The MJ subtitle states that the three hostages were "headed for two years of hell." While I do not suggest that Iran jails are a cake walk, American military jails routinely use torture and are often more inhumane (see Guantanamo). In our civilian jails, prisoners are treated like sub-humans. Why is solitary confinement torture in Iran, but OK in the USA where it's used on 80,000 prisoners? At least in Iran (according to the article) the cells and court yards are larger, they included windows, and prisoners can relieve themselves privately.
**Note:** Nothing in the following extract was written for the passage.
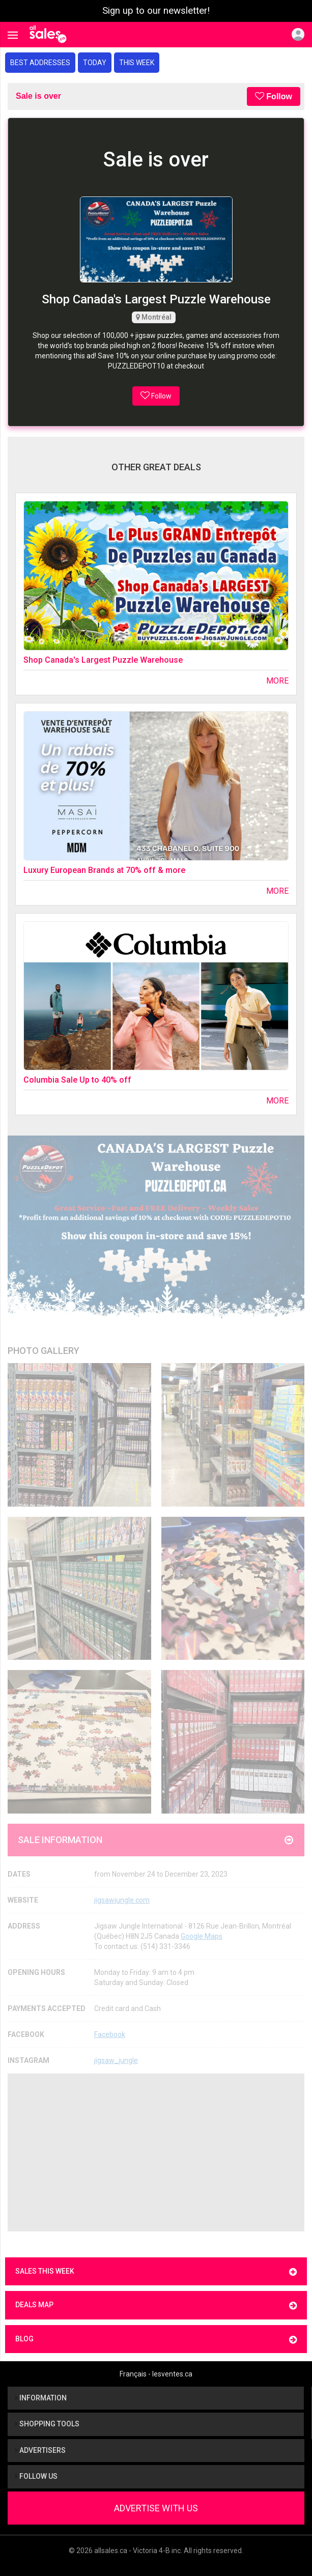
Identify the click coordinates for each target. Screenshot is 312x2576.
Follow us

In the US, at Pelican Bay, 51% of prisoners in isolation have been there for at least five years.  Solitary confinement in two California state prisons subjects thousands of inmates to "cruel and degrading" conditions and amounts to illegal torture according to Amnesty International.

On October 22, 2012, in an interview with Amy Goodman on Democracy Now, Shane, one of the three American hikers, pointed out how solitary punishment in the USA was worse than in Iran. In the sixth paragraph of the article another hicker, Josh, says, "This isn't Iraq. We're in Iran." Based on the years of conflicts between the USA and Iran this was not a good place to be hiking. Some  knowledge of the history of persecution, bullying, and the killings of Iranians by the USA and it's allies should have suggested that any unauthorized Americans found in Iran would likely be perceived as spies.

In 1953, an American CIA led coup against the democratically elected government in Iran had placed the country under a military dictatorship that lasted for 26 years. The Shah was installed and with the help of American arms and the repressive Savak secret police (created by the CIA and trained by Mossad) the people were controlled. There was complete censorship and no limits on horrific torture tools.

In 1979, a hugely popular revolution replaced the Shah's pro-Western autocracy with an anti-Western government.  In 1980, an American supported Saddam Hussein invaded Iran. To extend that war's misery, we also supported Iran with covert arms transactions (Iran-Contra). As of 2014, American led sanctions that originated in 1979, were increased in 1995, and again in 2006. This has impoverished and continued to kill Iranians. A USA media that profits from wars has led the hate and the cheering with brutal spin.

Poor marketing decisions can destroy highly-rated magazines. Mother Jones may be the new Saturday Evening Post. Founded in 1821, it peaked as a profitable weekly with six million subscribers in1960. In 1969 the Post announced it's closing due to financial problems. In the 1960s, editors made major redesign changes that were not liked by their subscribers. Because the Post had millions of subscribers, they ignored the few thousands who had bothered to send in complaints. The Post misread the importance of those complaints--which led to a an exit of subscribers. In this same time period the Post also lost credibility due to a couple defamation suits. This involved an article claiming that  coach Paul "Bear" Bryant and Wally Butts had fixed a 1962 Alabama vs Univ. of Georgia football game.

Following  years of success these two major mistakes killed the Post. Credibility was lost and subscribers bailed out.  I believe that with the sensationalized  "Kidnapped by Iran" cover and the incendiary "780 Days of Solitude" article, Mother Jones has lost credibility. I do not plan to renew my subscription.